San Francisco

Family of 5 Hurt in 2-Alarm Mission District Fire in San Francisco

A family of five is seriously hurt after a two-alarm fire rips through their Mission District apartment while they were sleeping. Three of them, including children, are fighting for their lives. NBC Bay Area’s Stephanie Chuang reports.

A family of five were hurt, some of them critically, in a two-alarm fire that tore through an apartment building on top of a liquor store they own on Wednesday morning in San Francisco’s Mission District.

San Francisco Fire Chief Joanne Hayes-White told NBC Bay Area that a father and his son and daughter were were badly hurt and taken to San Francisco General Hospital with possible life-threatening injuries, though relatives said later they are "OK."

A mother and her son were taken in "very serious" condition to St. Francis Hospital.

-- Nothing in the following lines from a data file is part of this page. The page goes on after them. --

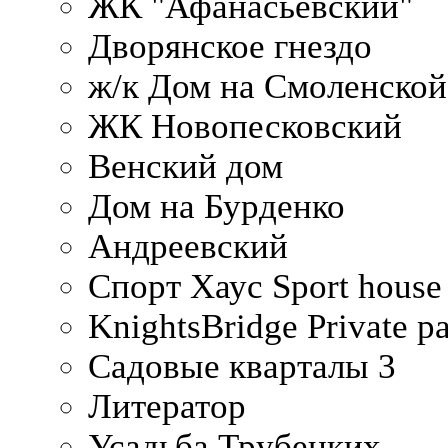
ЖК "Афанасьевский"
Дворянское гнездо
ж/к Дом на Смоленско
ЖК Новопесковский
Венский дом
Дом на Бурденко
Андреевский
Спорт Хаус Sport house
KnightsBridge Private p
Садовые кварталы 3
Литератор
Усадьба Трубецких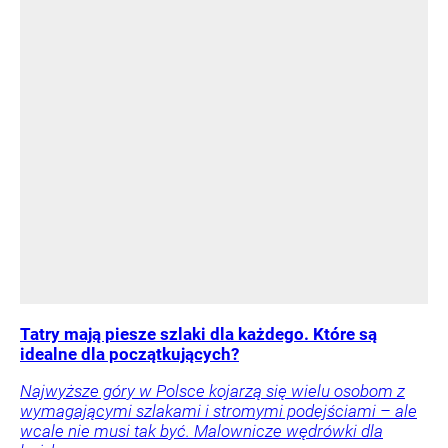
Tatry mają piesze szlaki dla każdego. Które są
idealne dla początkujących?
Najwyższe góry w Polsce kojarzą się wielu osobom z
wymagającymi szlakami i stromymi podejściami – ale
wcale nie musi tak być. Malownicze wędrówki dla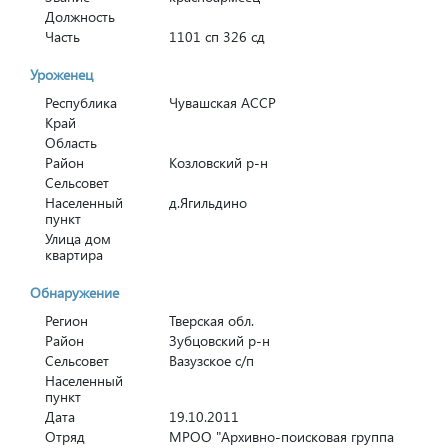
Должность
Часть
1101 сп 326 сд
Уроженец
Республика
Чувашская АССР
Край
Область
Район
Козловский р-н
Сельсовет
Населенный
д.Ягильдино
пункт
Улица дом
квартира
Обнаружение
Регион
Тверская обл.
Район
Зубцовский р-н
Сельсовет
Вазузское с/п
Населенный
пункт
Дата
19.10.2011
Отряд
МРОО "Архивно-поисковая группа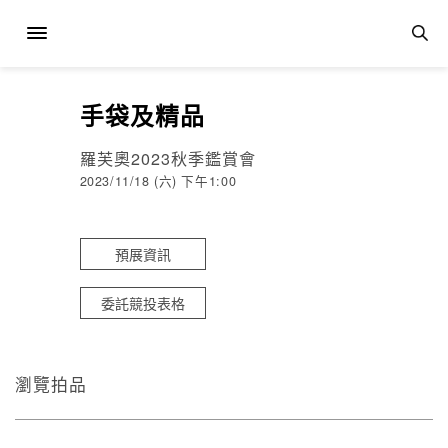
手袋及精品
羅芙奧2023秋季鑑賞會
2023/11/18 (六) 下午1:00
預展資訊
委託競投表格
瀏覽拍品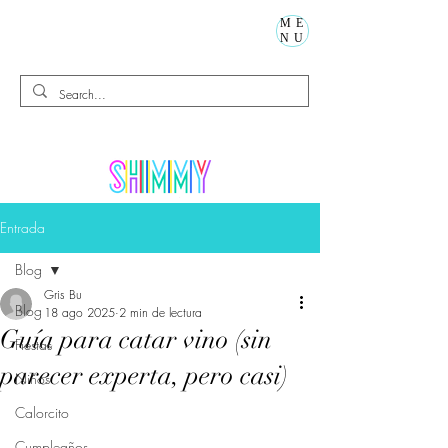
ME
NU
Entrada
Blog
Gris Bu
Blog
18 ago 2025
2 min de lectura
Guía para catar vino (sin
Fiestas
parecer experta, pero casi)
Niños
Calorcito
Cumpleaños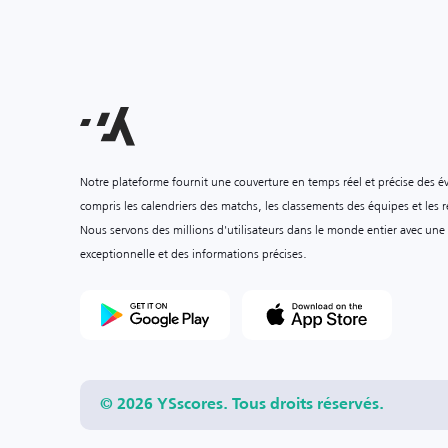
Notre plateforme fournit une couverture en temps réel et précise des é
compris les calendriers des matchs, les classements des équipes et les ré
Nous servons des millions d'utilisateurs dans le monde entier avec une
exceptionnelle et des informations précises.
© 2026 YSscores. Tous droits réservés.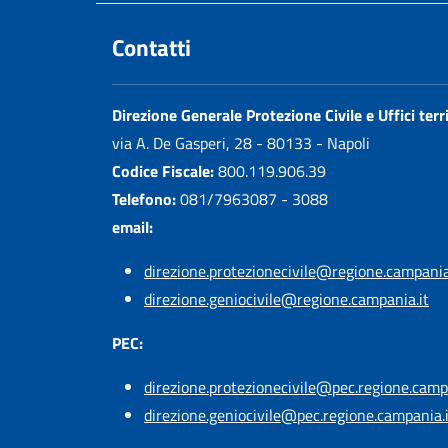
Contatti
Direzione Generale Protezione Civile e Uffici terri
via A. De Gasperi, 28 - 80133 - Napoli
Codice Fiscale:
800.119.906.39
Telefono:
081/7963087 - 3088
email:
direzione.protezionecivile@regione.campania
direzione.geniocivile@regione.campania.it
PEC:
direzione.protezionecivile@pec.regione.camp
direzione.geniocivile@pec.regione.campania.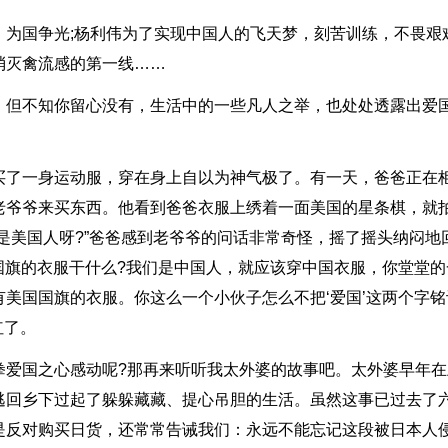
为国争光;杨利伟为了实现中国人的飞天梦，刻苦训练，不畏艰难
消灭禽流感的第一线……
，但不知你留心没有，生活中的一些凡人之举，也处处透露出爱
买了一身运动服，穿在身上自以为神气极了。有一天，爸爸正在
老爷爷来买东西。他看到爸爸衣服上绣着一面美国的星条棋，就
是美国人呀?”爸爸感到老爷爷的问话非常奇怪，摇了摇头纳闷地
国国旗的衣服干什么?我们是中国人，就应该穿中国衣服，你堂堂的
美国国旗的衣服。你这么一个小伙子怎么不把‘爱国’这两个字铭
红了。
拳爱国之心感动呢?那再来听听我太外婆的故事吧。太外婆早年在
逃回乡下过起了躲躲藏藏、提心吊胆的生活。虽然这事已过去了
是反对购买日货，还常常告诫我们：永远不能忘记这段被日本人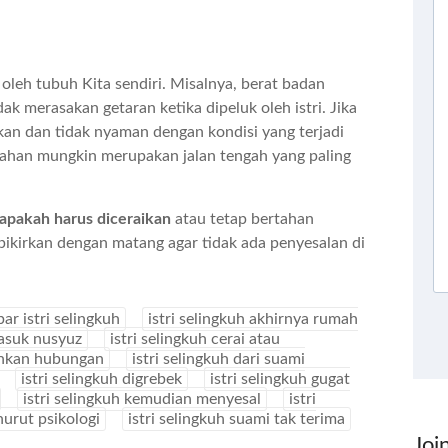
 oleh tubuh Kita sendiri. Misalnya, berat badan
dak merasakan getaran ketika dipeluk oleh istri. Jika
ekan dan tidak nyaman dengan kondisi yang terjadi
ahan mungkin merupakan jalan tengah yang paling
h apakah harus diceraikan
atau tetap bertahan
ikirkan dengan matang agar tidak ada penyesalan di
ar istri selingkuh
istri selingkuh akhirnya rumah
masuk nusyuz
istri selingkuh cerai atau
hankan hubungan
istri selingkuh dari suami
istri selingkuh digrebek
istri selingkuh gugat
istri selingkuh kemudian menyesal
istri
nurut psikologi
istri selingkuh suami tak terima
Joi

All five were rescued through windows, out the front door or the back after the fire was reported before 4:30 a.m. at 3049 24th Street above Maurice's Corner Liquors. A cousin said the children are 17, 12 and 6. A relative told NBC Bay Area the family members are from Yemen, and have other children back in their home country.

"It was a tricky rescue," Hayes-White said. "It was a difficult scene. There was screaming and yelling. It was emotional."

Two other people were found padlocked inside the liquor store located below the apartment, Hayes-White said, and they were sleeping illegally inside on mattresses. A cousin said the pair worked in the store.  Firefighters had to cut the padlocks off the door to rescue them.

Neighbors said the family owned the liquor store below the apartment. "It's awful and said," Jim Meek said. "They're entrepreneurs and it's sad to see them suffer a loss."

An arson team is investigating the cause of the blaze.